Please note that below version 7.6, a threshold value optimized for maximal F-measure is used for prediction by default.
Input
training set
The input port expects a labeled ExampleSet.
Output
model
The Generalized Linear classification or regression model is delivered from this output port. This classification or regression model can be applied on unseen data sets for prediction of the label attribute.
example set
The ExampleSet that was given as input is passed without changing to the output through this port. This is usually used to reuse the same ExampleSet in further operators or to view the ExampleSet in the Results Workspace.
weights
This port delivers the weights of the attributes with respect to the label attribute.
threshold
This port is used only for binominal classification tasks. It provides a threshold value optimized for maximal F-measure. If you wish to use this threshold value calculated by H2O, connect this output to anApply Thresholdoperator, along with the scored ExampleSet. (By default, RapidMiner uses 0.5 threshold value when applying models.)
Parameters
Family
Family. Use binomial for classification with logistic regression, others are for regression problems.

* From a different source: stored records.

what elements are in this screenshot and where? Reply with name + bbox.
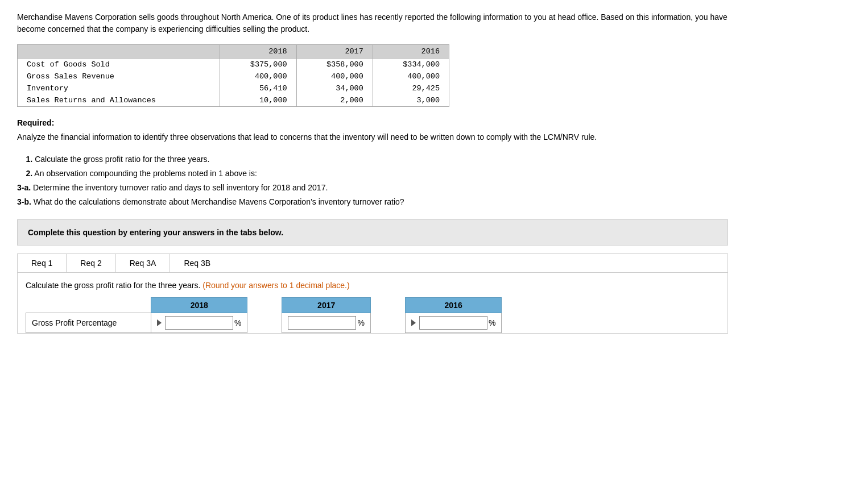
tab-req1[interactable]: Req 1 [18, 254, 67, 272]
step-3b-text: What do the calculations demonstrate abo… [31, 197, 404, 206]
answer-cell-2016: % [405, 313, 501, 333]
answer-col-header-2016: 2016 [405, 298, 501, 313]
tabs-row: Req 1 Req 2 Req 3A Req 3B [18, 254, 728, 273]
row-2018-gsr: 400,000 [220, 70, 296, 82]
answer-col-separator-1 [247, 298, 282, 313]
answer-table: 2018 2017 2016 Gross Profit Percentage [26, 297, 502, 333]
step-2: 2. An observation compounding the proble… [17, 168, 728, 180]
required-text: Analyze the financial information to ide… [17, 131, 728, 143]
row-label-sra: Sales Returns and Allowances [18, 94, 220, 107]
tab-req3a[interactable]: Req 3A [116, 254, 171, 272]
row-2016-cogs: $334,000 [373, 59, 449, 71]
row-2016-inventory: 29,425 [373, 82, 449, 94]
row-2017-sra: 2,000 [296, 94, 373, 107]
pct-label-2016: % [489, 318, 495, 327]
gross-profit-pct-2016-input[interactable] [419, 316, 487, 330]
answer-col-header-2018: 2018 [151, 298, 247, 313]
answer-input-cell-2018: % [157, 316, 241, 330]
row-2016-gsr: 400,000 [373, 70, 449, 82]
separator-cell-1 [247, 313, 282, 333]
answer-cell-2017: % [282, 313, 370, 333]
answer-col-separator-2 [370, 298, 405, 313]
tab-req3b[interactable]: Req 3B [170, 254, 224, 272]
row-label-cogs: Cost of Goods Sold [18, 59, 220, 71]
tab-instruction: Calculate the gross profit ratio for the… [26, 280, 720, 292]
step-2-number: 2. [26, 169, 33, 178]
answer-table-wrapper: 2018 2017 2016 Gross Profit Percentage [26, 297, 720, 333]
data-table-wrapper: 2018 2017 2016 Cost of Goods Sold $375,0… [17, 44, 449, 107]
triangle-icon-2018 [157, 319, 162, 326]
step-2-text: An observation compounding the problems … [32, 169, 257, 178]
answer-table-row: Gross Profit Percentage % [26, 313, 502, 333]
complete-question-box: Complete this question by entering your … [17, 219, 728, 246]
step-3a-number: 3-a. [17, 183, 31, 192]
row-2018-sra: 10,000 [220, 94, 296, 107]
gross-profit-pct-2017-input[interactable] [288, 316, 356, 330]
tab-instruction-normal: Calculate the gross profit ratio for the… [26, 281, 202, 290]
tab-req2[interactable]: Req 2 [67, 254, 115, 272]
answer-col-header-2017: 2017 [282, 298, 370, 313]
pct-label-2018: % [234, 318, 241, 327]
step-1-text: Calculate the gross profit ratio for the… [32, 155, 209, 164]
required-label: Required: [17, 117, 728, 129]
step-3b-number: 3-b. [17, 197, 31, 206]
answer-col-header-label [26, 298, 151, 313]
tab-instruction-colored: (Round your answers to 1 decimal place.) [202, 281, 349, 290]
table-row: Gross Sales Revenue 400,000 400,000 400,… [18, 70, 449, 82]
answer-row-label: Gross Profit Percentage [26, 313, 151, 333]
complete-question-text: Complete this question by entering your … [28, 228, 717, 237]
step-1: 1. Calculate the gross profit ratio for … [17, 153, 728, 165]
answer-input-cell-2016: % [411, 316, 495, 330]
answer-input-cell-2017: % [288, 316, 364, 330]
row-label-inventory: Inventory [18, 82, 220, 94]
table-row: Inventory 56,410 34,000 29,425 [18, 82, 449, 94]
row-2018-cogs: $375,000 [220, 59, 296, 71]
row-2017-inventory: 34,000 [296, 82, 373, 94]
row-2016-sra: 3,000 [373, 94, 449, 107]
row-2017-gsr: 400,000 [296, 70, 373, 82]
intro-paragraph: Merchandise Mavens Corporation sells goo… [17, 11, 728, 35]
col-header-2017: 2017 [296, 45, 373, 59]
step-3a: 3-a. Determine the inventory turnover ra… [17, 182, 728, 194]
row-label-gsr: Gross Sales Revenue [18, 70, 220, 82]
table-row: Sales Returns and Allowances 10,000 2,00… [18, 94, 449, 107]
col-header-2016: 2016 [373, 45, 449, 59]
financial-data-table: 2018 2017 2016 Cost of Goods Sold $375,0… [17, 44, 449, 107]
step-3a-text: Determine the inventory turnover ratio a… [31, 183, 328, 192]
gross-profit-pct-2018-input[interactable] [165, 316, 233, 330]
row-2018-inventory: 56,410 [220, 82, 296, 94]
required-section: Required: Analyze the financial informat… [17, 117, 728, 143]
step-3b: 3-b. What do the calculations demonstrat… [17, 196, 728, 208]
steps-section: 1. Calculate the gross profit ratio for … [17, 153, 728, 208]
pct-label-2017: % [357, 318, 364, 327]
row-2017-cogs: $358,000 [296, 59, 373, 71]
tabs-wrapper: Req 1 Req 2 Req 3A Req 3B Calculate the … [17, 253, 728, 334]
col-header-label [18, 45, 220, 59]
step-1-number: 1. [26, 155, 33, 164]
triangle-icon-2016 [411, 319, 416, 326]
tab-content-req1: Calculate the gross profit ratio for the… [18, 273, 728, 333]
answer-cell-2018: % [151, 313, 247, 333]
table-row: Cost of Goods Sold $375,000 $358,000 $33… [18, 59, 449, 71]
col-header-2018: 2018 [220, 45, 296, 59]
separator-cell-2 [370, 313, 405, 333]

- AUTO: Automatic selection. Uses multinomial for polynominal, binomial for binominal and gaussian for numeric labels.
- gaussian: The data must be numeric (real or integer).
- binomial: The data must be binominal or polynominal with 2 levels/classes.

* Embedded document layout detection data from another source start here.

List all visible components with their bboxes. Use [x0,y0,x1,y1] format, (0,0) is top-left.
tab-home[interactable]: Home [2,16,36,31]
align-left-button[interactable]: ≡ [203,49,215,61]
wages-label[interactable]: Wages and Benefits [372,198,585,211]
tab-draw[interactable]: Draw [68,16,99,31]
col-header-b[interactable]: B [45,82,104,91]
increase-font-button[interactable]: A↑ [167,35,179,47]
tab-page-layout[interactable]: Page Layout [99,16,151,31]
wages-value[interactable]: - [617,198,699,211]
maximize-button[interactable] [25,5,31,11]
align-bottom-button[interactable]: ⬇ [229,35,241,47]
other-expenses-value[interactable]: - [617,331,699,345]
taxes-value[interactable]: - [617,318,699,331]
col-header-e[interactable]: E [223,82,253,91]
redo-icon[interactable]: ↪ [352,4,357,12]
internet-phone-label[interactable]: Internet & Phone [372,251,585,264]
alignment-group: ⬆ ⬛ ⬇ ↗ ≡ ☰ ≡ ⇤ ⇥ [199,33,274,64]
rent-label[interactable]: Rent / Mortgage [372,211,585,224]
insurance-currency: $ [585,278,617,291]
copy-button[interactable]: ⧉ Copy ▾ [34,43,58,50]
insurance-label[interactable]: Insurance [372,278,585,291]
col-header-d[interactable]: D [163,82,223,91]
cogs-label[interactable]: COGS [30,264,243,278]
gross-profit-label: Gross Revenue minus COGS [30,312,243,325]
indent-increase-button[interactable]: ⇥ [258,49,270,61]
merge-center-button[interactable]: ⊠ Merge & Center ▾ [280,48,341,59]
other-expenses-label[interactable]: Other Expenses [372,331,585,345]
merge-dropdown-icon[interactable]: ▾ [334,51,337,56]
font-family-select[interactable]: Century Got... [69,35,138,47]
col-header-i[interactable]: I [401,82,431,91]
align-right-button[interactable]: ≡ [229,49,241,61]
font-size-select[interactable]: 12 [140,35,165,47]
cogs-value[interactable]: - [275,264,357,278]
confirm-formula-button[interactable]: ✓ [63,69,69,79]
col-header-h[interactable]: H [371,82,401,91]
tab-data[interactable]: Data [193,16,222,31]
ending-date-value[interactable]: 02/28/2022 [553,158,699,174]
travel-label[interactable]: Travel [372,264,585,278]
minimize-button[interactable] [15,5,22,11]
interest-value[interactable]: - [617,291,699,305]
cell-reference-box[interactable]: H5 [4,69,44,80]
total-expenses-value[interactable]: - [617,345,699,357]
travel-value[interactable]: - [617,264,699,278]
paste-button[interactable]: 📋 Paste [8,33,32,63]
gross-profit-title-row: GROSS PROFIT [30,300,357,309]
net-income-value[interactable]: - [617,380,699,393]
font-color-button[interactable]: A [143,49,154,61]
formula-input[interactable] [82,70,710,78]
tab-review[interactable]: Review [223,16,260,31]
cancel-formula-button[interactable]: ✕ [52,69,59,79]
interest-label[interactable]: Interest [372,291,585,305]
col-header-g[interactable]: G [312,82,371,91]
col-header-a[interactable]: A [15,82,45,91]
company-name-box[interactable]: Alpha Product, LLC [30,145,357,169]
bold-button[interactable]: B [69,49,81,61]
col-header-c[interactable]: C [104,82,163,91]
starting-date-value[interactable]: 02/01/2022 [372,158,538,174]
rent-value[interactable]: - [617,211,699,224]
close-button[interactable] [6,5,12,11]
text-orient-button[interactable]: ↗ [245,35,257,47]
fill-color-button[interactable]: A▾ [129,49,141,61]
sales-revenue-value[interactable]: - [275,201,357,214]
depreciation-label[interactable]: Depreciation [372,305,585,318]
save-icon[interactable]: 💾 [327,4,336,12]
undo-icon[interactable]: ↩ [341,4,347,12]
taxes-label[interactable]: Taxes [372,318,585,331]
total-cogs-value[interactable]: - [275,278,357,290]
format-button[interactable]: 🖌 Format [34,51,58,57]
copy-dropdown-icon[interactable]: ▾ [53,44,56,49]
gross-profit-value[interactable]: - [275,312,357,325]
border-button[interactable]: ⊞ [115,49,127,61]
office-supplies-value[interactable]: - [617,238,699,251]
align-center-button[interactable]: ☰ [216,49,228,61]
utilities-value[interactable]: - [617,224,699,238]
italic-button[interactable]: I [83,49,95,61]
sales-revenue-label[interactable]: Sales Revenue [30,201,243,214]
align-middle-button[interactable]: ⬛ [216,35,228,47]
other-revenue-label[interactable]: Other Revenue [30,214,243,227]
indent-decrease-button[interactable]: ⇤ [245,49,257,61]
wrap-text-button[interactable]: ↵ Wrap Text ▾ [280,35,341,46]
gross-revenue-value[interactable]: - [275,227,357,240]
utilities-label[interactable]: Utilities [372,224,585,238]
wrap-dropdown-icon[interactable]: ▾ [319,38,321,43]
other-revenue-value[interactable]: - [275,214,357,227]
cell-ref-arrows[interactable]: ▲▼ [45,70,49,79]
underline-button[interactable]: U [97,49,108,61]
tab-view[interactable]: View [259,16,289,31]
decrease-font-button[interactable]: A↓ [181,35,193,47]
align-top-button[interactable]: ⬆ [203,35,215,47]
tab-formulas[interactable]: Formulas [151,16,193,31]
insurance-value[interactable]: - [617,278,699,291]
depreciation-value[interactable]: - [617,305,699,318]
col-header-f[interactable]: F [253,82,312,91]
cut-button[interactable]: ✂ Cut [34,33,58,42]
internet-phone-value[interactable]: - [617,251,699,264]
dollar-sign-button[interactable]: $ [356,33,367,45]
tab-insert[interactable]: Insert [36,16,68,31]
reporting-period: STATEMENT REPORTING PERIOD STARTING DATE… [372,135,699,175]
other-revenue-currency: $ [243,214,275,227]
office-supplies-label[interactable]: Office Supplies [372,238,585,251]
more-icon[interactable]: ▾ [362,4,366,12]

- multinomial: The data must be polynominal with more than two levels/classes.
- poisson: The data must be numeric and non-negative (integer).
- gamma: The data must be numeric and continuous and positive (real or integer).
- tweedie: The data must be numeric and continuous (real) and non-negative.
Solver
Select the solver to use. IRLSM is fast on problems with a small number of predictors and for lambda-search with L1 penalty, while L_BFGS scales better for datasets with many columns. COORDINATE_DESCENT is IRLSM with the covariance updates version of cyclical coordinate descent in the innermost loop. COORDINATE_DESCENT_NAIVE is IRLSM with the naive updates version of cyclical coordinate descent in the innermost loop. COORDINATE_DESCENT_NAIVE and COORDINATE_DESCENT are currently experimental. Values:
- AUTO
- IRLSM
- L_BFGS
- COORDINATE_DESCENT (experimental)
- COORDINATE_DESCENT_NAIVE (experimental)
Link
The link function relates the linear predictor to the distribution function. The default is the canonical link for the specified family. Only available for gaussian, poisson and gamma families, because only one link type is possible for the others:
- Family: binomial; Link: logit
- Family: multinomial; Link: multinomial
- Family: tweedie; Link: tweedie
- family_default: Uses identity for gaussian, log for possion and inverse for gamma family.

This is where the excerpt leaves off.